Clinical decision rules are very helpful in the management of suspected acute coronary syndrome because history and physical exam is often not sensitive enough. Another commonly used decision rule is the HEART Score (Table. 6) for patients at risk for acute coronary artery syndromes. The majority of ACS patient you see may have initial non-diagnostic initial testing. By scoring these patients based on history, ECG and biomarkers you are assessing the probability of 30-day risk of a major cardiac event (MACE). This can be incorporated into a clinical pathway or guideline. Low risk patients Heart score 0-3 may be discharged with follow-up due to a low probability of a major cardiac event 0.0-1.7% Higher risk patients Heart Score 3-5 should be admitted for provocative testing and observation in the hospital or ED observation unit. Patients with the highest HEART score > 5 probably need more cardiology consultation and admission to the hospital
*Risk factors: hypertension, hypercholesterolemia, diabetes mellitus, obesity (BMI>30kg/m2), smoking (within the past three months), positive family history (parent or sibling with CAD before age 65), and atherosclerotic disease
Encapsulating all the possibilities therapies for chest pain can be difficult. A way to think about treat is to beak it into initial ED management and definitive treatment. Also, realize that definitive treatment may entail including medical versus surgical options. The ED physician activating the cath lab or calling cardiac surgery for a type A dissection can be the rate limiting step to definite therapy. A few initial treatment options are included in Table. 7 and encompass abbreviated treatment options. Full treatment options can be found in individual chapters throughout the CDEM curriculum.
Pearls and Pitfalls
- If the EKG is not diagnostic, a secondary survey focused on the key features of life-threatening chest pain will be needed.

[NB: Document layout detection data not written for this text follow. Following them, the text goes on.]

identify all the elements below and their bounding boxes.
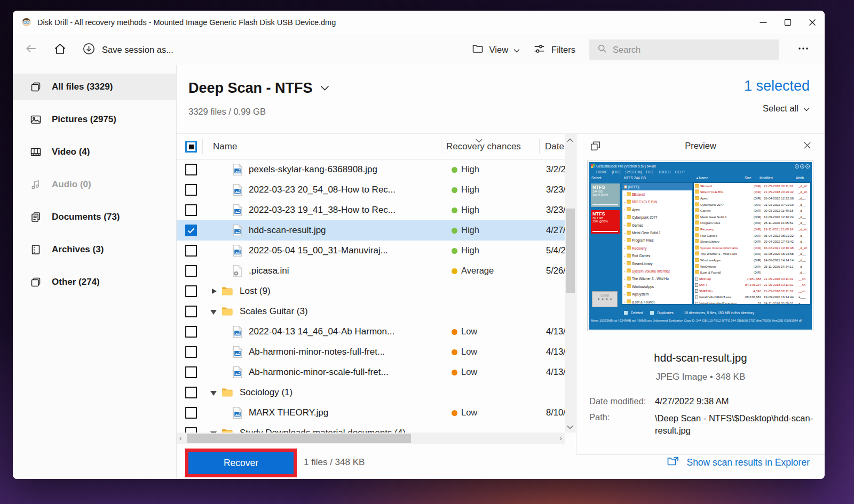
table-row[interactable]: MARX THEORY.jpgLow8/10/2022 <box>177 403 565 423</box>
row-checkbox[interactable] <box>185 164 197 175</box>
close-button[interactable] <box>800 11 825 34</box>
toolbar: Save session as... View F <box>13 34 825 65</box>
scroll-right-icon[interactable]: › <box>560 434 562 442</box>
scroll-left-icon[interactable]: ‹ <box>179 434 181 442</box>
window-title: Disk Drill - All recovery methods - Moun… <box>37 18 336 27</box>
table-row[interactable]: 2022-04-13 14_46_04-Ab Harmon...Low4/13/… <box>177 322 565 342</box>
sidebar-item-other[interactable]: Other (274) <box>13 269 176 295</box>
sidebar-item-all-files[interactable]: All files (3329) <box>13 74 176 100</box>
sidebar-item-archives[interactable]: Archives (3) <box>13 236 176 263</box>
table-row[interactable]: Sociology (1) <box>177 382 565 403</box>
folder-icon <box>222 428 233 433</box>
gdb-list-row: Apex(DIR)26-04-2022 12:32:08_d__ <box>694 195 810 202</box>
date-value: 4/13/2022 <box>546 347 565 357</box>
table-row[interactable]: Lost (9) <box>177 281 565 301</box>
table-row[interactable]: 2022-03-23 19_41_38-How to Rec...High3/2… <box>177 200 565 220</box>
filters-button[interactable]: Filters <box>526 38 582 62</box>
table-row[interactable]: 2022-05-04 15_00_31-Manuviraj...High5/4/… <box>177 241 565 261</box>
row-checkbox[interactable] <box>185 285 197 297</box>
row-checkbox[interactable] <box>185 366 197 378</box>
column-header-name[interactable]: Name <box>213 141 237 152</box>
sidebar-item-documents[interactable]: Documents (73) <box>13 204 176 230</box>
recovery-chance-dot <box>452 349 457 355</box>
gdb-list-row: Cyberpunk 2077(DIR)31-03-2022 07:01:10_d… <box>694 202 810 208</box>
preview-image[interactable]: GetDataBack Pro (Version 5.57) 64-Bit −+… <box>587 161 813 331</box>
selected-count: 1 selected <box>744 78 810 94</box>
row-checkbox[interactable] <box>185 184 197 196</box>
table-row[interactable]: Study Downloads material documents (4) <box>177 423 565 433</box>
image-file-icon <box>233 184 242 198</box>
column-header-recovery[interactable]: Recovery chances <box>446 141 521 152</box>
gdb-tree-item: +[Lost & Found] <box>622 298 692 305</box>
row-checkbox[interactable] <box>185 225 197 236</box>
chevron-down-icon <box>803 103 810 114</box>
row-checkbox[interactable] <box>185 346 197 358</box>
table-row[interactable]: hdd-scan-result.jpgHigh4/27/2022 <box>177 220 565 241</box>
row-checkbox[interactable] <box>185 407 197 419</box>
gdb-tree-item: +Games <box>622 221 692 229</box>
horizontal-scroll-thumb[interactable] <box>187 434 411 443</box>
ellipsis-icon[interactable] <box>793 39 814 60</box>
sidebar-item-audio[interactable]: Audio (0) <box>13 171 176 198</box>
recover-button[interactable]: Recover <box>188 452 294 474</box>
close-icon[interactable] <box>802 140 813 153</box>
image-file-icon <box>233 366 242 380</box>
save-session-button[interactable]: Save session as... <box>82 42 173 58</box>
scan-method-selector[interactable]: Deep Scan - NTFS <box>188 80 329 97</box>
back-arrow-icon[interactable] <box>23 41 38 58</box>
row-checkbox[interactable] <box>185 427 197 433</box>
table-header: Name Recovery chances Date <box>177 134 576 159</box>
row-checkbox[interactable] <box>185 204 197 216</box>
pictures-icon <box>29 113 42 126</box>
table-row[interactable]: Ab-harmoni-minor-notes-full-fret...Low4/… <box>177 342 565 362</box>
sidebar-item-label: Archives (3) <box>52 244 104 255</box>
file-name: .picasa.ini <box>249 266 289 276</box>
gdb-list-row: WindowsApps(DIR)14-06-2021 14:14:14_d__ <box>694 257 810 263</box>
expand-triangle-icon[interactable] <box>212 289 217 294</box>
recovery-chance-dot <box>452 228 457 234</box>
date-value: 3/23/2022 <box>546 185 565 195</box>
titlebar: Disk Drill - All recovery methods - Moun… <box>13 11 825 34</box>
select-all-checkbox[interactable] <box>185 141 197 153</box>
selection-summary: 1 files / 348 KB <box>304 457 365 468</box>
sidebar-item-pictures[interactable]: Pictures (2975) <box>13 106 176 133</box>
image-file-icon <box>233 225 242 238</box>
file-name: 2022-03-23 19_41_38-How to Rec... <box>249 205 396 215</box>
row-checkbox[interactable] <box>185 245 197 257</box>
collapse-triangle-icon[interactable] <box>210 391 217 396</box>
date-modified-value: 4/27/2022 9:38 AM <box>655 396 729 406</box>
row-checkbox[interactable] <box>185 265 197 277</box>
collapse-triangle-icon[interactable] <box>210 310 217 315</box>
view-button[interactable]: View <box>465 38 526 61</box>
sidebar-item-video[interactable]: Video (4) <box>13 139 176 165</box>
maximize-button[interactable] <box>776 11 800 34</box>
table-row[interactable]: pexels-skylar-kang-6368908.jpgHigh3/2/20… <box>177 159 565 180</box>
gdb-tree-item: +The Witcher 3 - Wild Hu <box>622 275 692 283</box>
vertical-scroll-thumb[interactable] <box>566 209 575 293</box>
image-file-icon <box>233 407 242 421</box>
horizontal-scrollbar[interactable]: ‹ › <box>177 433 565 444</box>
file-name: hdd-scan-result.jpg <box>249 225 326 236</box>
row-checkbox[interactable] <box>185 306 197 317</box>
show-in-explorer-link[interactable]: Show scan results in Explorer <box>667 455 810 470</box>
row-checkbox[interactable] <box>185 326 197 338</box>
select-all-button[interactable]: Select all <box>763 103 810 114</box>
filters-label: Filters <box>551 45 575 55</box>
date-value: 5/4/2022 <box>546 245 565 255</box>
table-row[interactable]: Scales Guitar (3) <box>177 301 565 322</box>
search-input[interactable] <box>613 45 757 55</box>
row-checkbox[interactable] <box>185 387 197 398</box>
column-header-date[interactable]: Date <box>545 141 564 152</box>
search-box[interactable] <box>589 39 779 60</box>
table-row[interactable]: 2022-03-23 20_54_08-How to Rec...High3/2… <box>177 180 565 200</box>
table-row[interactable]: .picasa.iniAverage5/26/2022 <box>177 261 565 281</box>
vertical-scrollbar[interactable] <box>565 134 576 433</box>
gdb-partition-block: NTFS244 GB100% @0% <box>591 183 620 207</box>
scroll-down-icon[interactable] <box>567 422 573 431</box>
gdb-titlebar: GetDataBack Pro (Version 5.57) 64-Bit −+… <box>589 162 812 170</box>
gdb-list-row: WpSystem(DIR)25-11-2020 14:34:12_d__ <box>694 263 810 270</box>
table-row[interactable]: Ab-harmonic-minor-scale-full-fret...Low4… <box>177 362 565 382</box>
home-icon[interactable] <box>53 42 67 58</box>
minimize-button[interactable] <box>751 11 776 34</box>
scroll-up-icon[interactable] <box>567 135 573 145</box>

- Keep a broad differential initially!
- Try to formulate a systematic differential using a system that you such as CARD Common, Atypical, Rare, Don’t Miss.
- Re-assess ABC’s frequently as a patient’s status may change at any moment.
- Do not rely on a normal EKG and a normal Troponin to rule out acute coronary syndrome, they are not sensitive enough! Clinical decision rules can be helpful to guide disposition.
Your Cases: Mr Smith and Ms. Jones
Initial assessment upon walking into the room is that both patients are “Potentially Sick”, but not in cardiac arrest. You then begin a primary survey: ABC’s and vital signs to determine stable vs unstable. Both patients are awake and talking, and so you ascertain that both patients are maintaining their airway. A quick assessment reveals clear lungs, an adequate work of breathing and normal pulse oximetry. Both patients have a normal blood pressure and an intact radial pulse with adequate perfusion. Primary survey has been assessed and appears intact. ECG was obtained and is provided below:
Figure 4. STEMI. Courtesy of Paul Zgurzynski
The team begins by placing the patients on the cardiac monitor, giving aspirin 325 mg and placing an 18 gauge IV. Next, an EKG is obtained. Note: early EKG makes the diagnosis in both patients. Both have the exact same process with relatively “Classic “features. ECG shows an acute ST segment elevation inferior lateral MI. Both patient are given heparin, tigrelacor, placed on defibrillator pads and had the cath lab activated by the ED team. Both undergo emergent PCI /stenting within 60 minutes. Both patients did very well due to quick diagnosis and treatment.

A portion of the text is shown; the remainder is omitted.